Grassley not optimistic flying object briefing will yield information

WASHINGTON — Iowa Senator Chuck Grassley says he’ll be attending a briefing today as military and intelligence officials update members of Congress about the recent rash of unidentified flying objects being shot down by American warplanes.

Grassley says he isn’t optimistic about the update, the second involving UFOs in two weeks.  Grassley says, “Sometimes I walk away from a lot of briefings and think, ‘Well, I didn’t learn anything more than I read in The Washington Post or heard on television.’”

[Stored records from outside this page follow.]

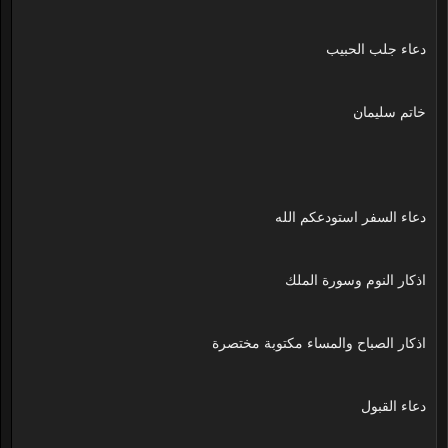
دعاء جلب الحبيب
خاتم سليمان
دعاء السفر استودعكم الله
اذكار النوم وسورة الملك
اذكار الصباح والمساء مكتوبة مختصرة
دعاء القبول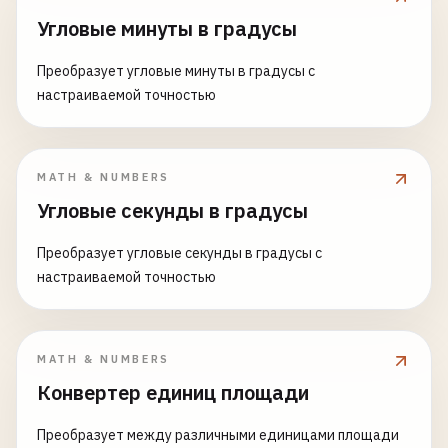
Угловые минуты в градусы
Преобразует угловые минуты в градусы с
настраиваемой точностью
MATH & NUMBERS
Угловые секунды в градусы
Преобразует угловые секунды в градусы с
настраиваемой точностью
MATH & NUMBERS
Конвертер единиц площади
Преобразует между различными единицами площади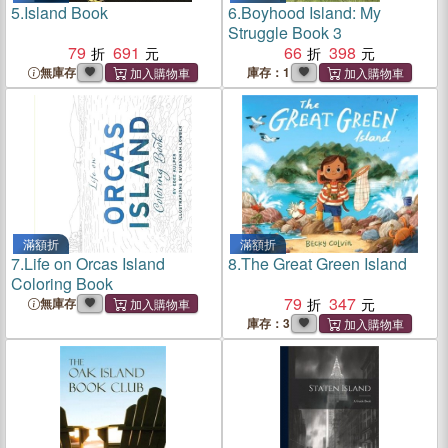
5.
Island Book
6.
Boyhood Island: My
Struggle Book 3
79
691
66
398
無庫存
庫存：1
滿額折
滿額折
7.
Life on Orcas Island
8.
The Great Green Island
Coloring Book
79
347
無庫存
庫存：3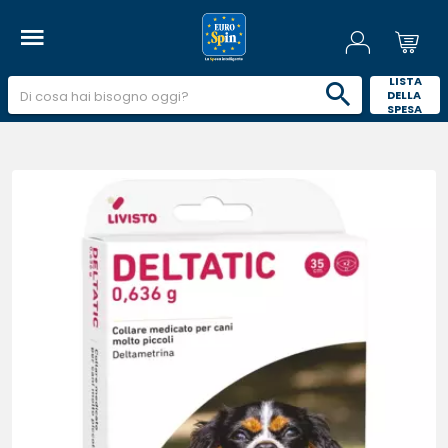
 LISTA 
DELLA 
SPESA 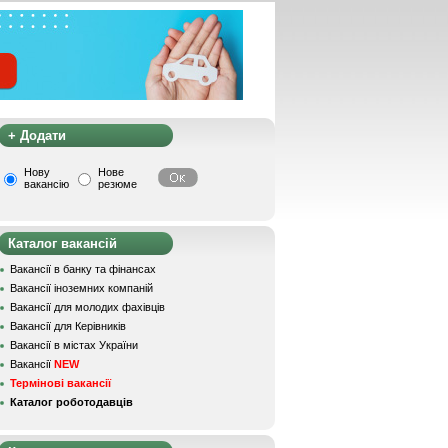
+ Додати
Нову
Нове
вакансію
резюме
Каталог вакансій
Вакансії в банку та фінансах
Вакансії іноземних компаній
Вакансії для молодих фахівців
Вакансії для Керівників
Вакансії в містах України
Вакансії
NEW
Термінові вакансії
Каталог роботодавців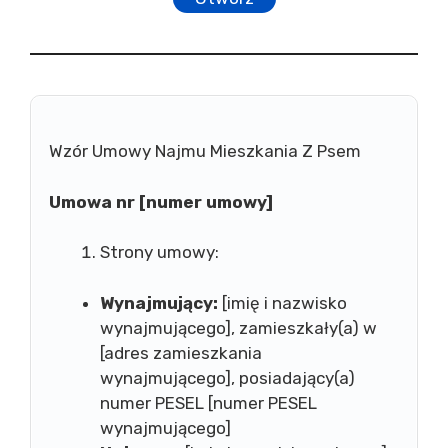
Wzór Umowy Najmu Mieszkania Z Psem
Umowa nr [numer umowy]
Strony umowy:
Wynajmujący:
[imię i nazwisko
wynajmującego], zamieszkały(a) w
[adres zamieszkania
wynajmującego], posiadający(a)
numer PESEL [numer PESEL
wynajmującego]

Government officials say a Chinese spy balloon was shot down off the South Carolina coast ten days ago, after it overflew much of the U.S. Three more objects have been shot down in the past four days, two near Alaska and a third over Lake Huron. Grassley says we’re all in the dark and deserve answers.

“There’s too much classified as secret, and in the end, the public ought to know more than they know right now,” Grassley says. “The briefing is part of congressional oversight to see whether or not the administration is doing what the Constitution requires them to do, to have a top priority on national security.”

Officials are saying very little about the three latest UFOs and it’s unclear if they’re also intelligence-gathering platforms like the first Chinese balloon. Grassley questions how many other devices have been overhead that we’ve missed — or that we weren’t told about. Grassley says, “I think the most important thing is to assess what holes there are in our surveillance system that we don’t know about all these intrusions on our sovereignty and threats to our national security.”

Chinese officials have issued statements saying the first object was a weather balloon that veered off course, but U.S. officials say they’ve recovered most of the craft’s antenna array which they say was certainly used for surveillance.